We were inspired to make this project because YouTube has such a huge influence on our generation. So we were wondering if it would be possible to use data from YouTube videos to predict their future success. We also hoped to create a model that would help YouTubers evaluate how successful their videos would be in order to better appeal to their audiences.
What it does
Our program takes view, like, and comment information from a database of past trending YouTube videos, and compares it with the current video data obtained through a web scraper program. We then use the information from these two sources to build a model that can predict the current number of views given the past data.
How we built it
We first made a web scraper with selenium that iterates through the videos in the database and collects the current data on that video. Next, we made a script that organizes all the necessary information into a .csv so that we could parse our data in a regular manner. We then ran a linear regression model on our data to see which variables had the biggest impact on the future number of views. Then we created an algorithm that tests different combinations of weights and variables to produce a model that fits our data the best.
Challenges we ran into
We had trouble deciding what dataset we should analyze and what to do with the data. For a while we considered looking at how the titles affected the number of views which we didn't end up using, and we also struggled with understanding some of the statistics behind our modeling. Finally, we had trouble obtaining some of the data with our web scraper.

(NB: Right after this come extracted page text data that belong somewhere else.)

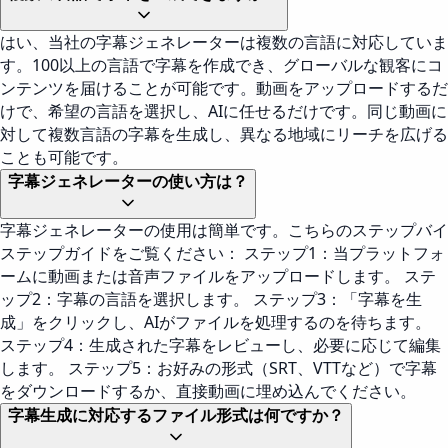
はい、当社の字幕ジェネレーターは複数の言語に対応していま
す。100以上の言語で字幕を作成でき、グローバルな観客にコ
ンテンツを届けることが可能です。動画をアップロードするだ
けで、希望の言語を選択し、AIに任せるだけです。同じ動画に
対して複数言語の字幕を生成し、異なる地域にリーチを広げる
ことも可能です。
字幕ジェネレーターの使い方は？
字幕ジェネレーターの使用は簡単です。こちらのステップバイ
ステップガイドをご覧ください： ステップ1：当プラットフォ
ームに動画または音声ファイルをアップロードします。 ステ
ップ2：字幕の言語を選択します。 ステップ3：「字幕を生
成」をクリックし、AIがファイルを処理するのを待ちます。
ステップ4：生成された字幕をレビューし、必要に応じて編集
します。 ステップ5：お好みの形式（SRT、VTTなど）で字幕
をダウンロードするか、直接動画に埋め込んでください。
字幕生成に対応するファイル形式は何ですか？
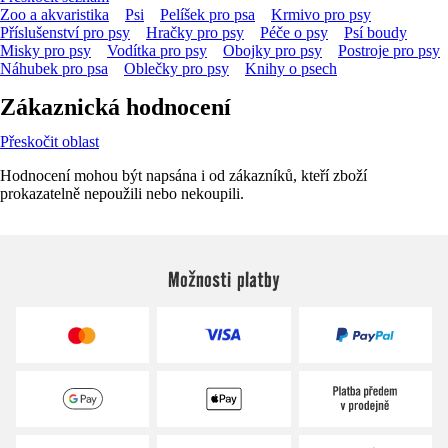
Zoo a akvaristika
Psi
Pelíšek pro psa
Krmivo pro psy
Příslušenství pro psy
Hračky pro psy
Péče o psy
Psí boudy
Misky pro psy
Vodítka pro psy
Obojky pro psy
Postroje pro psy
Náhubek pro psa
Oblečky pro psy
Knihy o psech
Zákaznická hodnocení
Přeskočit oblast
Hodnocení mohou být napsána i od zákazníků, kteří zboží
prokazatelně nepoužili nebo nekoupili.
Možnosti platby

Accomplishments that we're proud of
We were able to successfully implement a web scraper that collects data from youtube videos and stores it into .csv files. Additionally, we were able to successfully use version control and collaborate with one another to build our project efficiently. We also made an algorithm that finds the best parameters that give the optimal results for our model.
What we learned
We learned how to improve runtime on our files, how to use GitHub effectively, and how to implement a data science project.
What's next for Modeling Youtube Success
We want to collect more data and run our model over a larger dataset and also improve our model by looking at different possible parameters.